With daily execution and automatic merge of changes (when the CI is valid), we automate part of the correction of security flaws by automatically applying patches. 


Renovate also enables us to track the evolution of our dependencies by providing us with an overview of the changes (new minor or major versions) that need to be taken into account to keep our dependencies up to date (via the open Merge Request/Pull Request list). We aim to ensure that we don't fall behind on major releases and always benefit from security updates in the long term.


Renovate allows us to reduce the burden of Patch Management and free up time to work on improvements that will bring more value to our customers' businesses.

16

Terraform

Today, Terraform is the leading Infrastructure as Code (IAC) tool on the market. It enables you to provision and manage resources on all Cloud Providers.

We've created hundreds of infrastructures on several cloud providers and used Terraform every time. An IAC tool is essential when launching into the cloud, as it facilitates collaboration and the operability of an infrastructure. 


Terraform shines through with a wide range of features:

  • The use of modules to define sets of resources that meet a precise need and can be easily reused.
  • State Terraform for tracking the life cycle of each resource
  • Compatibility with multiple clouds and systems thanks to providers. For example: AWS, OVH, but also Github

We know that IAC tools are offered by cloud providers such as CDK AWS, cloud formation, and even ARM for Azure. But their vendor lock-in and lack of interoperability made us lean towards Terraform. 


Despite being a leader in IAC for managing infrastructure, it is necessary to have a framework for the code base. Padok has converged on a WYSIWYG (What You See Is What You Get) pattern that helps standardize code and collaboration. 


The points to remember are : 

  • Organizing Terraform states according to business needs
  • Create modules that meet a complex or reproducible need
  • Don't hesitate to factorize code as your infrastructure evolves

Tips for use 💡

And don't forget the tools for syntax quality and maintainability: terraform fmt, tfllint, tfautomv, or terraform-docs. 

 

Terraform is today's benchmark tool for building and maintaining infrastructure in the cloud. Tools such as Terragrunt further enhance its ability to manage at-scale infrastructure by offering features to avoid code redundancy, known as DRY (Don't Repeat Yourself).

12

Grafana

Grafana is an open-source dashboarding platform for all your cloud environments.

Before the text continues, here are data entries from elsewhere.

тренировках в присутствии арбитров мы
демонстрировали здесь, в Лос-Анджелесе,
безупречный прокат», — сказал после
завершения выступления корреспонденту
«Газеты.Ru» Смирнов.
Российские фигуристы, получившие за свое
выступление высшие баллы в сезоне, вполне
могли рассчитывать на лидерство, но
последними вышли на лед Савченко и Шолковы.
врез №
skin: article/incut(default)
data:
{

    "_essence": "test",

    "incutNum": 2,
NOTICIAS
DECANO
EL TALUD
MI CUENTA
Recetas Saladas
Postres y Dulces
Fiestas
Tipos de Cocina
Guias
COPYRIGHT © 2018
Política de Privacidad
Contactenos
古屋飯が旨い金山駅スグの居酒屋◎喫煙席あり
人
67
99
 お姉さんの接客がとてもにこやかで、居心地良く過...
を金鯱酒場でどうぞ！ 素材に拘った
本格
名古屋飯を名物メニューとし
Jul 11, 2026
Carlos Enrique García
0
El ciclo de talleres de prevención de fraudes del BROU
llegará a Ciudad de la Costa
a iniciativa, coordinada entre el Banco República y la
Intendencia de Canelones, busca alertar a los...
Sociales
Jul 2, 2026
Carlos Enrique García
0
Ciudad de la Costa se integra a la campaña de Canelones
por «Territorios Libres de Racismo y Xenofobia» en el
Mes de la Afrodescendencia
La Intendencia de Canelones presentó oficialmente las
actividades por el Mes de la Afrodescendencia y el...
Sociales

Grafana is an open-source dashboarding tool created by the eponymous company, Grafana Labs. It enables users to create dynamic, customizable dashboards to monitor and analyze metrics related to your infrastructure.

 

A wide range of data sources can be connected to Grafana: temporal databases such as InfluxDB, Prometheus, ElasticSearch, and even the native monitoring services of your preferred Cloud Provider. Grafana's intuitive user interface then lets you group the various data into real-time graphs, gauges and bar charts, to name but a few.

 

Grafana is an essential monitoring tool for your Kubernetes clusters, easy to install and configure thanks to its Helm chart. What's more, you can define your dashboards using ConfigMap. If you don't want the responsibility of managing your visualization tool, don't worry, there's a Grafana Cloud SaaS offering.

 

With the rise of microservice architectures and the use of the cloud to create complete, complex environments, Grafana has become an essential tool for both operational and development teams.

14

Prometheus Operator

Prometheus Operator makes it easy to deploy and manage an entire technical stack around Prometheus to monitor a Kubernetes cluster.

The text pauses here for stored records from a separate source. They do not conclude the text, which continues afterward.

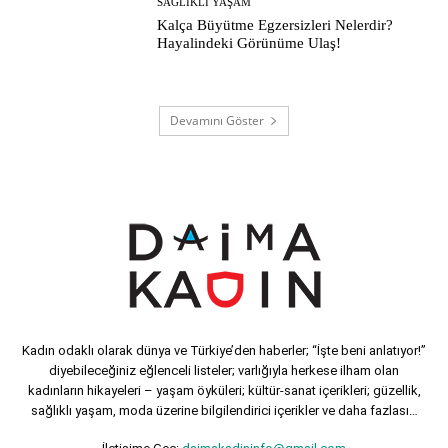
SAĞLIKLI YAŞAM
Kalça Büyütme Egzersizleri Nelerdir?
Hayalindeki Görünüme Ulaş!
Devamını Göster
Kadın odaklı olarak dünya ve Türkiye’den haberler; “İşte beni anlatıyor!”
diyebileceğiniz eğlenceli listeler; varlığıyla herkese ilham olan
kadınların hikayeleri – yaşam öyküleri; kültür-sanat içerikleri; güzellik,
sağlıklı yaşam, moda üzerine bilgilendirici içerikler ve daha fazlası…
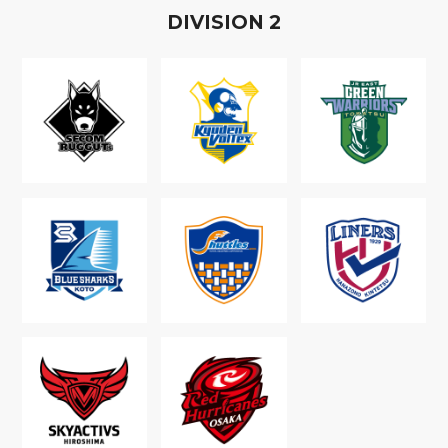
D
IVISION
2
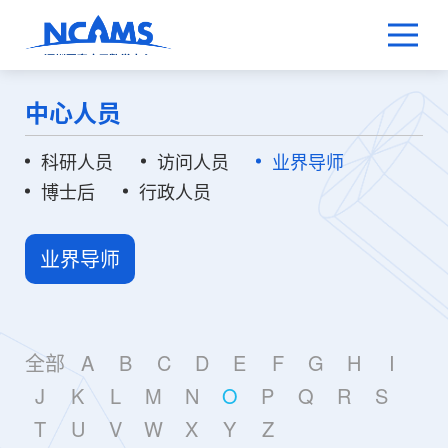
中心人员
科研人员
访问人员
业界导师
博士后
行政人员
业界导师
全部
A
B
C
D
E
F
G
H
I
J
K
L
M
N
O
P
Q
R
S
T
U
V
W
X
Y
Z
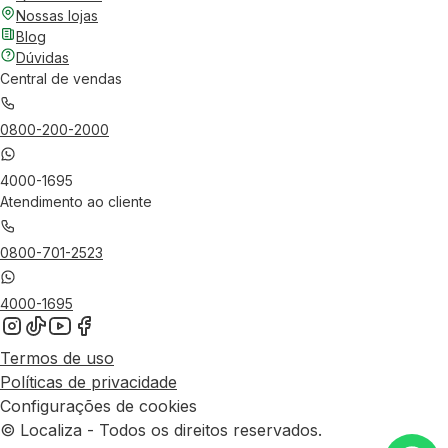
Nossas lojas
Blog
Dúvidas
Central de vendas
0800-200-2000
4000-1695
Atendimento ao cliente
0800-701-2523
4000-1695
Termos de uso
Políticas de privacidade
Configurações de cookies
© Localiza - Todos os direitos reservados.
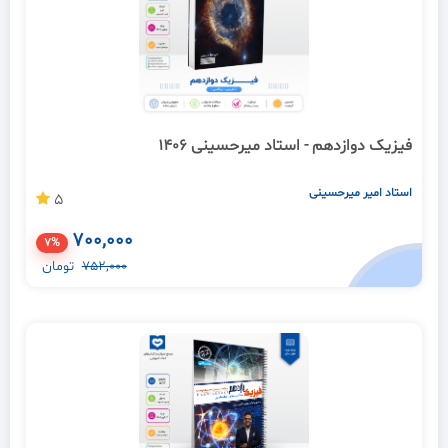
فیزیک دوازدهم - استاد میرحسینی 1406
استاد امیر میرحسینی
5
700,000
7%
752,000
تومان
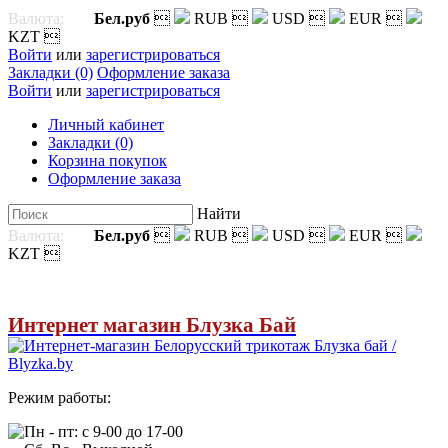
Валюта:
Бел.руб

RUB

USD

EUR

KZT

Войти
или
зарегистрироваться
Закладки (0)
Оформление заказа
Войти
или
зарегистрироваться
Личный кабинет
Закладки (0)
Корзина покупок
Оформление заказа
Найти
Валюта:
Бел.руб

RUB

USD

EUR

KZT

Интернет магазин Блузка Бай
Режим работы:
Пн - пт: с 9-00 до 17-00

Prometheus is the benchmark tool for metrology on Kubernetes architectures. Deployment and management are made particularly simple with Prometheus Operator, while other ancillary, but no less necessary, components are added to improve the operability of your platform: 

  • Alerting with Alerte Manager
  • HTTP monitoring with Blackbox Exporter
  • Visualize metrics with Grafana

Installation of the Prometheus suite is a single command, and after just a few minutes, you'll have access to all your cluster's metrics and much more. The operator will be able to manipulate Prometheus resources via Kube CRDs. So you won't need to configure your resources in Prometheus but simply declare them in the Kube API. 


We'll automate monitoring by adding these resources to our charts, and Prometheus will monitor each deployed application (metrics or HTTP monitoring, for example).

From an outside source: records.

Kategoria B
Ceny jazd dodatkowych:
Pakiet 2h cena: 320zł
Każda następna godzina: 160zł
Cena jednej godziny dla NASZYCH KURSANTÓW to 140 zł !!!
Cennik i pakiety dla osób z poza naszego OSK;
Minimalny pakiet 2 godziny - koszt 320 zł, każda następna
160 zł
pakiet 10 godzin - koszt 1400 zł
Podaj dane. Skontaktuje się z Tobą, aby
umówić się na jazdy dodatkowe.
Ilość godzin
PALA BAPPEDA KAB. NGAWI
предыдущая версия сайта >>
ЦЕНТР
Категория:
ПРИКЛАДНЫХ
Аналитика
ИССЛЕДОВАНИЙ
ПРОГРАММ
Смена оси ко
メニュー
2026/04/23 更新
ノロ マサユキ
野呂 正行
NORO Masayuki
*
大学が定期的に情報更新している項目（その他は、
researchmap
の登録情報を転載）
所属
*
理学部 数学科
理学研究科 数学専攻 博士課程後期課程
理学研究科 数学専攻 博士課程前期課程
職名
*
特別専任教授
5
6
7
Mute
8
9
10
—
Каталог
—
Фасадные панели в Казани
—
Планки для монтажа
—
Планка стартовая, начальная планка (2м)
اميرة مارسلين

However, the operator does not solve the major problem with Prometheus: a consolidated, centralized view in multi-environment, multi-cluster architectures. You'll need to deploy components that bridge the gap between different deployments: a central Grafana and solutions like Thanos to increase data retention.


Even if other solutions exist, such as Datadog (for a fee), Prometheus remains Kubernetes's de facto community standard. It will always be a good choice for operating your clusters.

17

Terragrunt

Terragrunt is a tool offered by Gruntwork to enhance Terraform and boost its ability to manage multi-module deployments.


Terraform is the current community standard for as-code deployment of cloud resources. It includes libraries (called "providers") for almost all the resources of the major Cloud Providers.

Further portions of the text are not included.